Elections Canada, a non-partisan government agency responsible for administering general elections and byelections, paid GHI to supply it with disposable gloves.  

While cabinet ministers are permitted to retain shares in private companies that they previously held before taking office, said companies may not receive federal contracts. 

According to Elections Canada, the contract began on Jan. 5 2024 and will run until the end of the year, and presently remains active. However, the agency said it has yet to make an order for the products. 

Conservative ethics critic Michael Barrett called for an independent investigation, saying he planned to refer the information to Canada’s ethics commissioner Konrad von Finckenstein.

“We need that independent investigation,” Barrett told Global News. “Randy Boissonnault should not be serving in the federal cabinet if he is found guilty of breaking Canada’s ethics laws.”

Boissonnault said that as of late June of this year, he no longer holds a 50% share in GHI due to the “politicization of his shareholder status.”

The Edmonton Centre MP is already in hot water over a previous GHI deal after a string of text messages surfaced from 2022 which led to three ethics probes into his relationship with the company.

When text messages referring to “Randy” were presented to the investigating committee last month, Stephen Anderson, Boisonnault’s GHI co-founder, not only claimed that they were not referring to him, but that they were a series of accidental text messages about someone with a different name. 

While Anderson would not provide the identity of who the “autocorrected texts” were referring to, he repeatedly stated that it was not Boissonnault.

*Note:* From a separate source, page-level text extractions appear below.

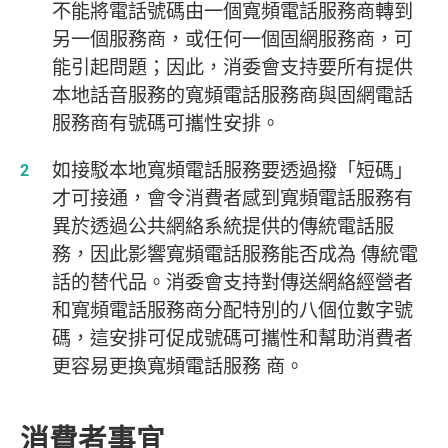
不能將電話號碼由一個寬頻電話服務商轉到
另一個服務商，或任何一個固網服務商，可
能引起問題；因此，消委會支持要所有提供
本地話音服務的寬頻電話服務商與固網電話
服務商有號碼可攜性安排。
如接駁本地寬頻電話服務要透過撥「短碼」
才可接通，會令消費者感到寬頻電話服務有
異於透過公共網絡系統提供的傳統電話服
務，因此影響寬頻電話服務能否成為 傳統電
話的替代品。消委會支持對傳送網絡經營者
和寬頻電話服務商分配特別的八個位數字號
碼，這安排可促成號碼可攜性和幫助消費者
更容易更換寬頻電話服務 商。
消費者事宜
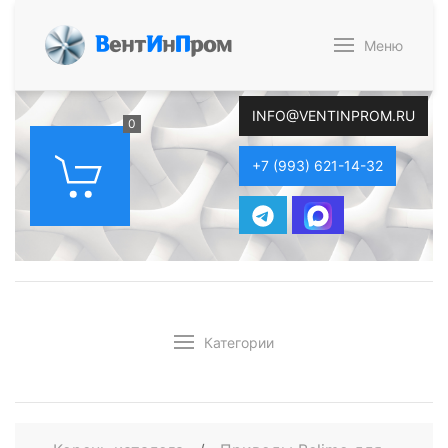
В
ент
И
н
П
ром
Меню
INFO@VENTINPROM.RU
0
+7 (993) 621-14-32
Категории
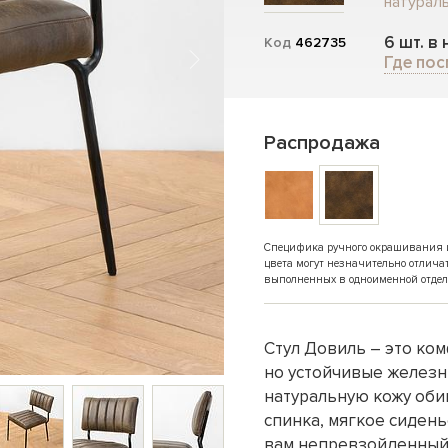
натураль
6 шт. в
Код
462735
Где пос
Распродажа
Специфика ручного окрашивания и 
цвета могут незначительно отлича
выполненных в одноименной отдел
Стул Довиль – это ком
но устойчивые железн
натуральную кожу оби
спинка, мягкое сидень
вам непревзойденный 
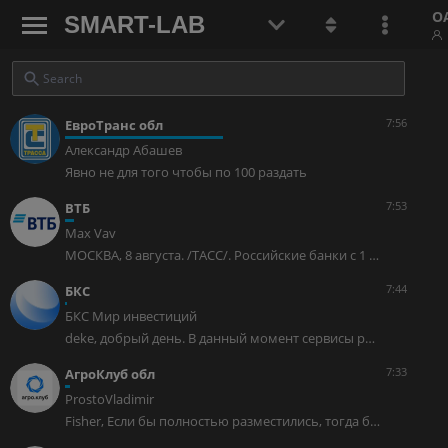
О
SMART-LAB
7:56
ЕвроТранс обл
Александр Абашев
Явно не для того чтобы по 100 раздать
7:53
ВТБ
Max Vav
МОСКВА, 8 августа. /ТАСС/. Российские банки с 1 марта 2027 года будут отказывать клиентам в переводе денег, если на их устройстве обнаружено вредоносное программное обеспечение (ПО), следует из Федерального закона № 210-ФЗ от 26 июня 2026 года, опубликованном на официальном интернет-портале правовой информации. tass.ru/ekonomika/27994407 Народ неспроста выгребает наличку из банков рекордными темпами...
7:44
БКС
БКС Мир инвестиций
deke, добрый день. В данный момент сервисы работают в штатном режиме, рекомендуем почистить кеш в настройках приложения. И если ситуация сохранится, пожалуйста, обратитесь к нам на ящик ifs@bcs.ru или в чат поддержки и отправьте системный отчет. Обязательно разберемся и поможем.
7:33
АгроКлуб обл
ProstoVladimir
Fisher, Если бы полностью разместились, тогда бы у эмитента 100% через год произошёл бы дефолт(компания небольшая), а так для зернового маркетплейса, два миллиона в месяц это копейки, я думаю именно поэтому цена и взлетела под +60 У меня в портфеле ещё имеется облигация «Прогресс» вот там первый выпуск разместился под 100% а второй только на 35% ну там и заёмная сумма большая, думаю поэтому первый выпуск(25%) торгуется +2.4 рубля.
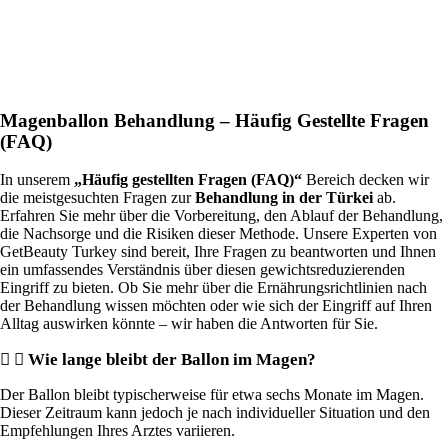
Magenballon Behandlung – Häufig Gestellte Fragen
(FAQ)
In unserem
„Häufig gestellten Fragen (FAQ)“
Bereich decken wir
die meistgesuchten Fragen zur
Behandlung in der Türkei
ab.
Erfahren Sie mehr über die Vorbereitung, den Ablauf der Behandlung,
die Nachsorge und die Risiken dieser Methode. Unsere Experten von
GetBeauty Turkey sind bereit, Ihre Fragen zu beantworten und Ihnen
ein umfassendes Verständnis über diesen gewichtsreduzierenden
Eingriff zu bieten. Ob Sie mehr über die Ernährungsrichtlinien nach
der Behandlung wissen möchten oder wie sich der Eingriff auf Ihren
Alltag auswirken könnte – wir haben die Antworten für Sie.
Wie lange bleibt der Ballon im Magen?
Der Ballon bleibt typischerweise für etwa sechs Monate im Magen.
Dieser Zeitraum kann jedoch je nach individueller Situation und den
Empfehlungen Ihres Arztes variieren.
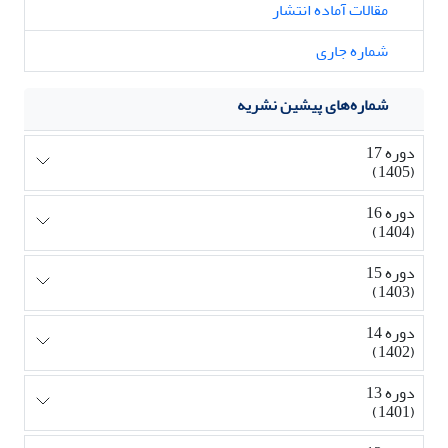
مقالات آماده انتشار
شماره جاری
شماره‌های پیشین نشریه
دوره 17
(1405)
دوره 16
(1404)
دوره 15
(1403)
دوره 14
(1402)
دوره 13
(1401)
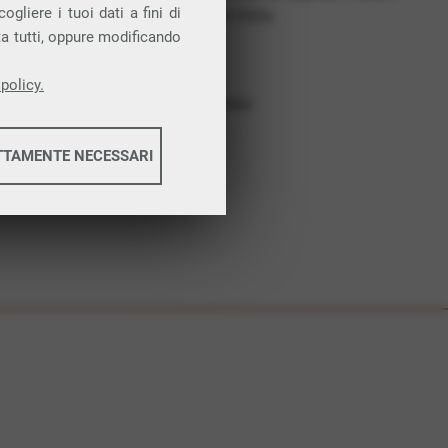
gliere i tuoi dati a fini di
costruiamo futuro. In Italia.
ta tutti, oppure modificando
Affidabilità
Nessun vincolo
policy.
Assistenza dedicata
TTAMENTE NECESSARI
informazioni
informazioni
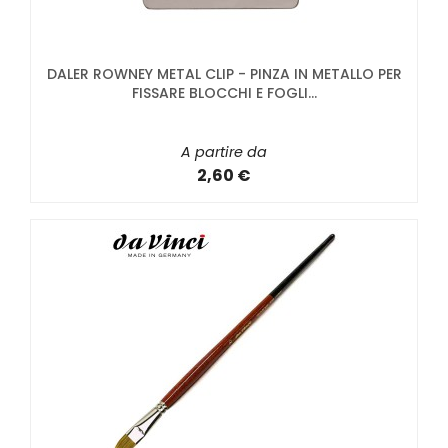
DALER ROWNEY METAL CLIP - PINZA IN METALLO PER
FISSARE BLOCCHI E FOGLI...
A partire da
2,60 €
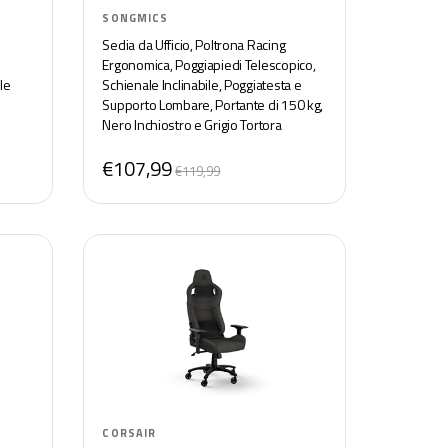
SONGMICS
Sedia da Ufficio, Poltrona Racing
Ergonomica, Poggiapiedi Telescopico,
le
Schienale Inclinabile, Poggiatesta e
Supporto Lombare, Portante di 150 kg,
Nero Inchiostro e Grigio Tortora
OBG073B03
€107,99
€119,99
CORSAIR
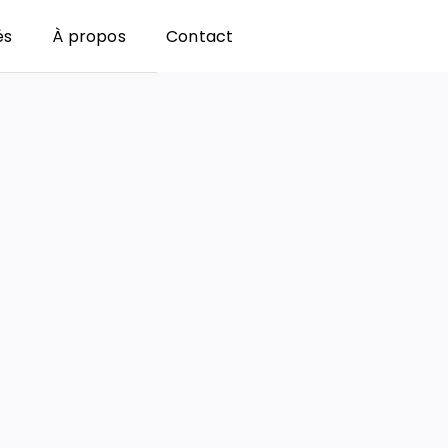
és
À propos
Contact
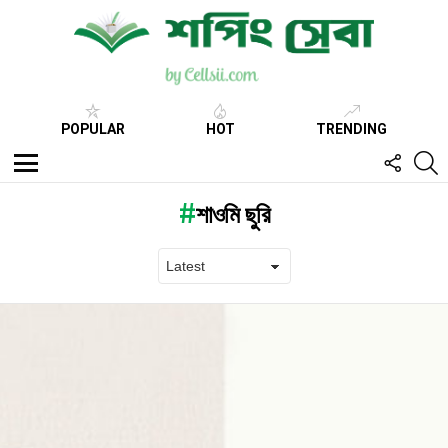
POPULAR
HOT
TRENDING
FOLL
S
US
Menu
শাওমি ছুরি
Latest
stories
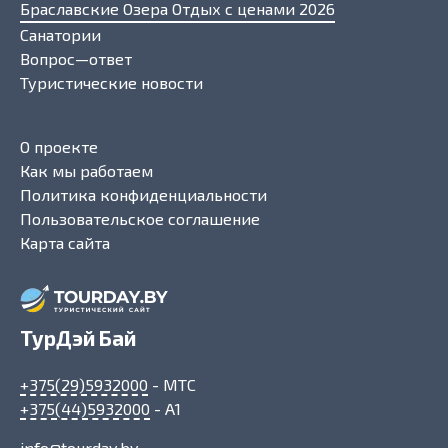
Браславские Озера Отдых с ценами 2026
Санатории
Вопрос—ответ
Туристические новости
О проекте
Как мы работаем
Политика конфиденциальности
Пользовательское соглашение
Карта сайта
ТурДэй Бай
+375(29)5932000
- МТС
+375(44)5932000
- A1
info@tourday.by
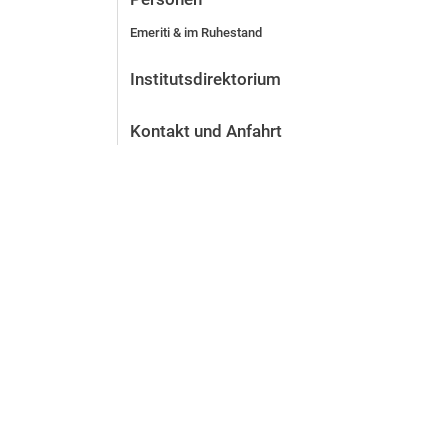
Emeriti & im Ruhestand
Institutsdirektorium
Kontakt und Anfahrt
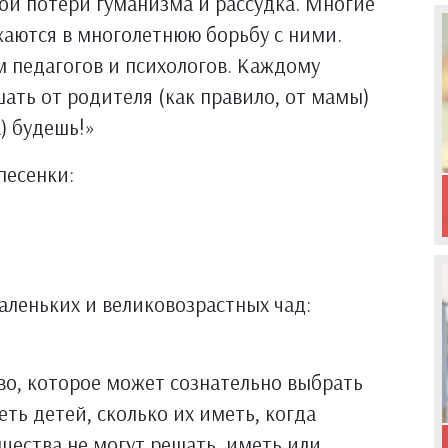
ной потери гуманизма и рассудка. Многие
жаются в многолетнюю борьбу с ними.
 педагогов и психологов. Каждому
ать от родителя (как правило, от мамы)
) будешь!»
песенки:
аленьких и великовозрастных чад:
во, которое может сознательно выбрать
еть детей, сколько их иметь, когда
ущества не могут решать, иметь или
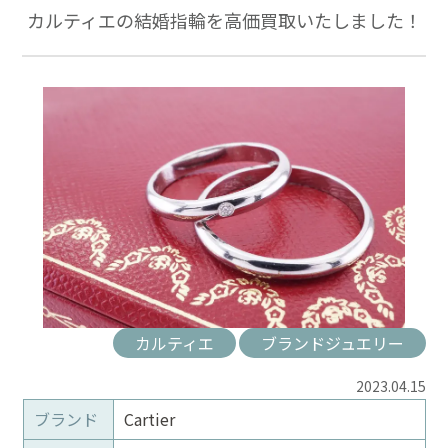
カルティエの結婚指輪を高価買取いたしました！
カルティエ
ブランドジュエリー
2023.04.15
ブランド
Cartier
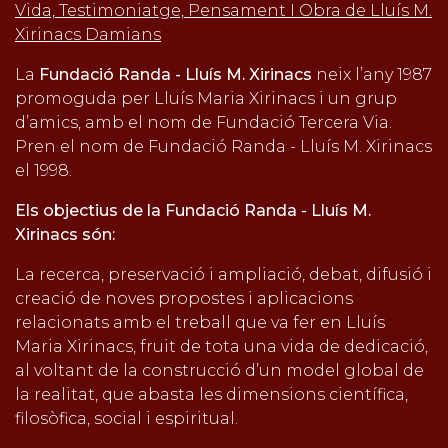
Vida, Testimoniatge, Pensament I Obra de Lluís M.
Xirinacs Damians
La
Fundació Randa - Lluís M. Xirinacs
neix l’any 1987
promoguda per Lluís Maria Xirinacs i un grup
d’amics, amb el nom de Fundació Tercera Via.
Pren el nom de Fundació Randa - Lluís M. Xirinacs
el 1998.
Els objectius de la Fundació Randa - Lluís M.
Xirinacs són:
La recerca, preservació i ampliació, debat, difusió i
creació de noves propostes i aplicacions
relacionats amb el treball que va fer en Lluís
Maria Xirinacs, fruit de tota una vida de dedicació,
al voltant de la construcció d’un model global de
la realitat, que abasta les dimensions científica,
filosòfica, social i espiritual.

Initially, the defence was that there are many “Randys” in Canada and that the text messages would have likely just been referring to another Randy employed at the 121-person company.

von Finckenstein initially looked into Boissonnault in May of this year regarding the possibility that he had still been actively operating the company while in office. 

Then a second preliminary probe occurred in June after text messages surfaced referring to someone named “Randy” asking for a “partner call.”

In both cases, von Finckenstein didn’t think it was necessary to launch a formal investigation.

However, while the committee was discussing the ArriveCAN probe on Thursday, Barrett asked von Finkenstein if he had watched Anderson’s recent testimony regarding the newly surfaced texts.

“Does this new information require a further look into the matter by you?” asked Barrett.

The commissioner responded by saying that while he was initially satisfied with Boissionault’s claim, the new text messages were a problem. 

“We looked at all of that, and there was absolutely no way that there was contact between him and Mr. Anderson. Now this new stuff has come up,” Von Finckenstein said.

Boissonnault did not respond to True North’s request for comment, however, he is expected to testify before the ethics committee in September.